### [EXERCISE PROMPT]
Go through the records below line by line, counting those that contain the word "Dosis"; answer with the count only.

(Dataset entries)
——————
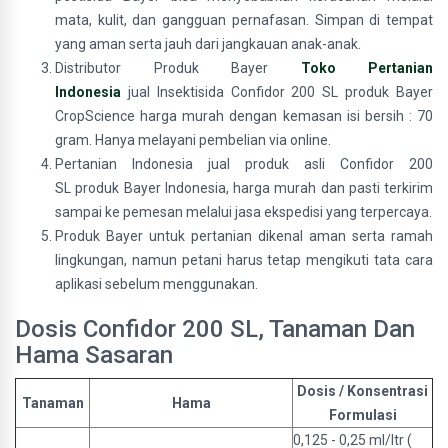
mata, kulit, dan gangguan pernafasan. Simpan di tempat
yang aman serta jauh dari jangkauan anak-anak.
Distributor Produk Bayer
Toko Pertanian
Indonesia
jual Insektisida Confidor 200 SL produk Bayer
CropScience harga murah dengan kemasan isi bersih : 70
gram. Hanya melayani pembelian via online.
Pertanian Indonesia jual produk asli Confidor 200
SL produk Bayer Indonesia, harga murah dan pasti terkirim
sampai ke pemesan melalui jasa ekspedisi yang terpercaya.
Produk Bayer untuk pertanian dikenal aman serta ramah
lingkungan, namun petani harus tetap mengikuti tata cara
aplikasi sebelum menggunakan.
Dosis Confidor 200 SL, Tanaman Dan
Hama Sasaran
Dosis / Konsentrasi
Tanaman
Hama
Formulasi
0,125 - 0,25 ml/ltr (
——————
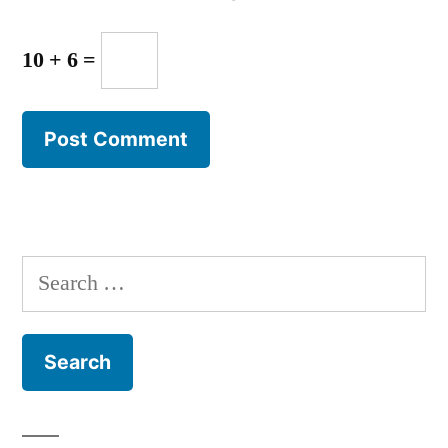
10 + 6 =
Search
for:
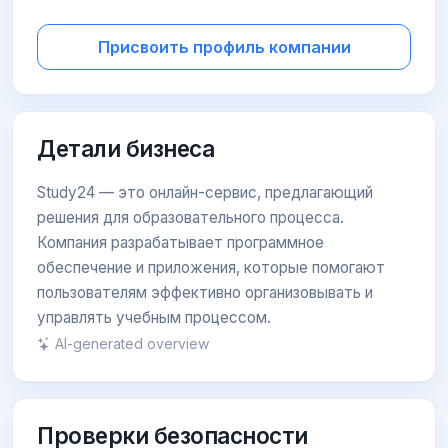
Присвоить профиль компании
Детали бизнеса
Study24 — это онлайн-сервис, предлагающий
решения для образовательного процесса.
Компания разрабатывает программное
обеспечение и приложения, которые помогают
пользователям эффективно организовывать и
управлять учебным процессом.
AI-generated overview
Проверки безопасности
——————
### [EXERCISE SOLUTION]
2